Você pode pescar, fazer turismo em cachoeiras, nadar em piscinas naturais, ir de ferry até Morea ou Huahine. O meu programa favorito era conhecer as garotas locais que sempre vinham na nossa casa em festas diárias quando não tinha onda ou no sábado à noite, quando íamos para Papete no “Mana Rock”, uma boate tipo o Sirena de Maresias, só que lotado de taitianas lindas, que adoravam conhecer os “haoles”, pois segundo elas eram muito bem tratadas.
A quem você agradece por ter te ajudado a realizar mais esse sonho?
Agradeço primeiramente a Deus, que apesar de ter me feito um pouquinho diferente dos outros, me deu o dom de poder surfar, isso é uma bênção. Esperei mais de cinco anos para realizar essa viagem, que só foi possível porque algumas pessoas realmente acreditaram em mim. É uma trip muito cara, então tenho que agradecer também aos meus patrocinadores Hang Loose, G-zero e Reef pelo suporte moral e financeiro.

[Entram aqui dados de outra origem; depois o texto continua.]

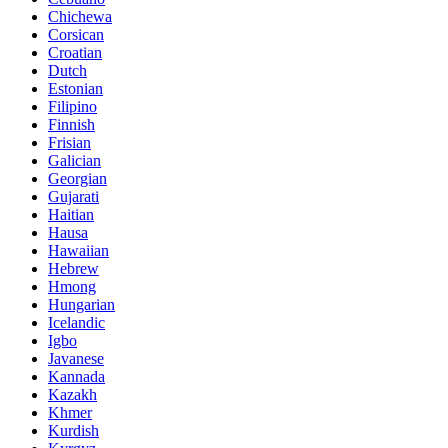
Chichewa
Corsican
Croatian
Dutch
Estonian
Filipino
Finnish
Frisian
Galician
Georgian
Gujarati
Haitian
Hausa
Hawaiian
Hebrew
Hmong
Hungarian
Icelandic
Igbo
Javanese
Kannada
Kazakh
Khmer
Kurdish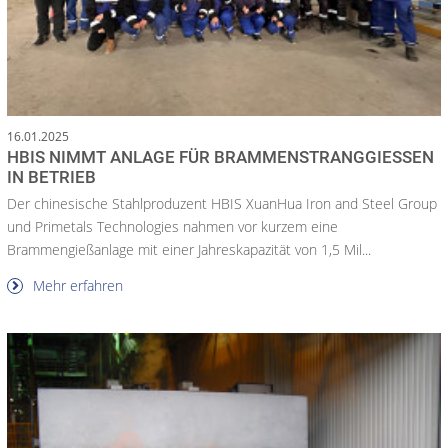
16.01.2025
HBIS NIMMT ANLAGE FÜR BRAMMENSTRANGGIESSEN I
N BETRIEB
Der chinesische Stahlproduzent HBIS XuanHua Iron and Steel Group
und Primetals Technologies nahmen vor kurzem eine
Brammengießanlage mit einer Jahreskapazität von 1,5 Mil...
Mehr erfahren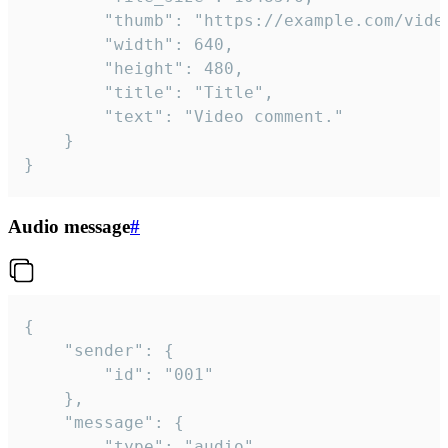
		"thumb": "https://example.com/video_thumb.png",

		"width": 640,

		"height": 480,

		"title": "Title",

		"text": "Video comment."

	}

}
Audio message
#
{

	"sender": {

		"id": "001"

	},

	"message": {

		"type": "audio",
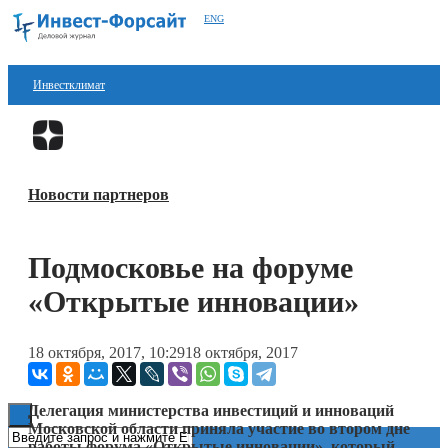
ENG
Инвестклимат
Финансы
Перейти в
Дзен
Инвестиции
Новости партнеров
Блокчейн
Стартапы
Подмосковье на форуме
Технологии
«Открытые инновации»
ESG
18 октября, 2017, 10:29
18 октября, 2017
Книги
Делегация министерства инвестиций и инноваций
Московской области приняла участие во втором дне
работы форума «Открытые инновации», который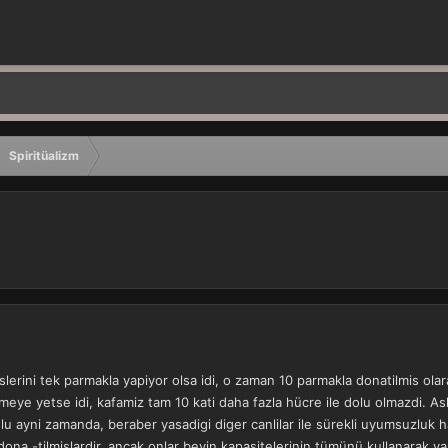
Spiritüalizm
slerini tek parmakla yapiyor olsa idi, o zaman 10 parmakla donatilmis ol
rmeye yetse idi, kafamiz tam 10 kati daha fazla hücre ile dolu olmazdi. 
lu ayni zamanda, beraber yasadigi diger canlilar ile sürekli uyumsuzluk hal
ona -tilmislardir, ancak onlar beyin kapasitelerinin tümünü kullanarak yas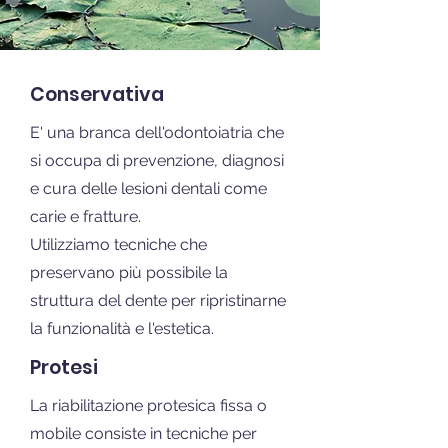
Conservativa
E' una branca dell'odontoiatria che
si occupa di prevenzione, diagnosi
e cura delle lesioni dentali come
carie e fratture.
Utilizziamo tecniche che
preservano più possibile la
struttura del dente per ripristinarne
la funzionalità e l'estetica.
Protesi
La riabilitazione protesica fissa o
mobile consiste in tecniche per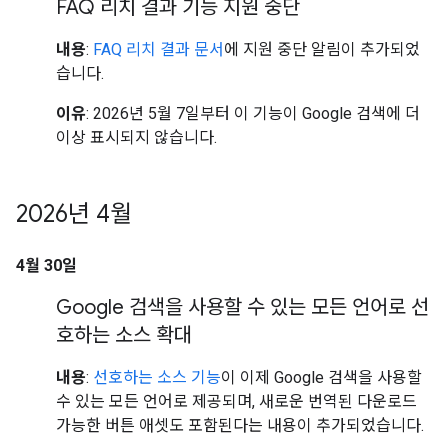
FAQ 리치 결과 기능 지원 중단
내용
:
FAQ 리치 결과 문서
에 지원 중단 알림이 추가되었
습니다.
이유
: 2026년 5월 7일부터 이 기능이 Google 검색에 더
이상 표시되지 않습니다.
2026년 4월
4월 30일
Google 검색을 사용할 수 있는 모든 언어로 선
호하는 소스 확대
내용
:
선호하는 소스 기능
이 이제 Google 검색을 사용할
수 있는 모든 언어로 제공되며, 새로운 번역된 다운로드
가능한 버튼 애셋도 포함된다는 내용이 추가되었습니다.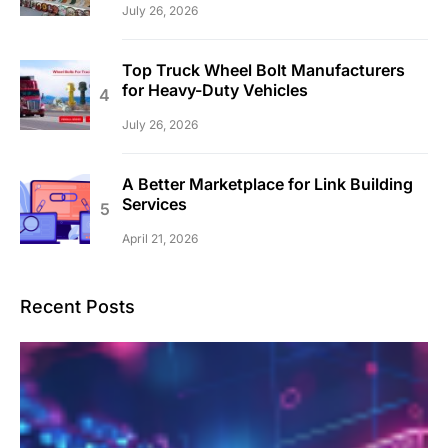
July 26, 2026
Top Truck Wheel Bolt Manufacturers
for Heavy-Duty Vehicles
July 26, 2026
A Better Marketplace for Link Building
Services
April 21, 2026
Recent Posts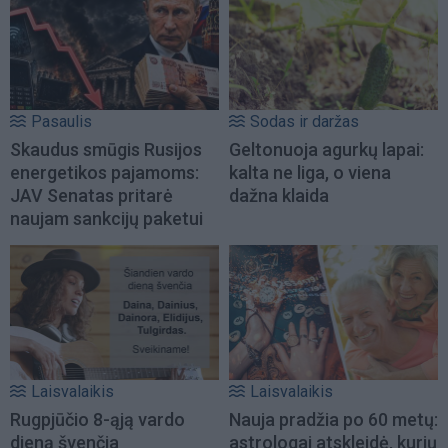
Pasaulis
Sodas ir daržas
Skaudus smūgis Rusijos
Geltonuoja agurkų lapai:
energetikos pajamoms:
kalta ne liga, o viena
JAV Senatas pritarė
dažna klaida
naujam sankcijų paketui
Laisvalaikis
Laisvalaikis
Rugpjūčio 8-ąją vardo
Nauja pradžia po 60 metų:
dieną švenčia
astrologai atskleidė, kurių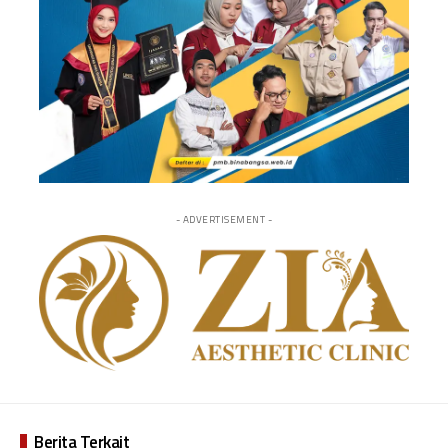
- ADVERTISEMENT -
Berita Terkait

Isso foi muito importante para mim, pois estou tentando consolidar minha imagem de free-surfer e agora entrando como tow-in surfer. Apesar de não ter feito tow-in nessa trip, aprendi bastante olhando os melhores do mundo na onda mais cabulosa. Também gostaria de agradecer meu shaper, Alexandre Moliterno, e ao lendário Dick Brewer, que cuida das minhas pranchas de tow-in e, claro, ao meu piloto e amigo Garret Macnamara por todo o suporte e incentivo que tem me dado e à todos os meus amigos do Brasil que sei que estão torcendo por mim.
Quais serão as suas próximas aventuras?
Estou com muitos planos de acompanhar o Garret nas trips, mas acho que isso só a mãe natureza poderá nos mostrar. Abração e Aloha!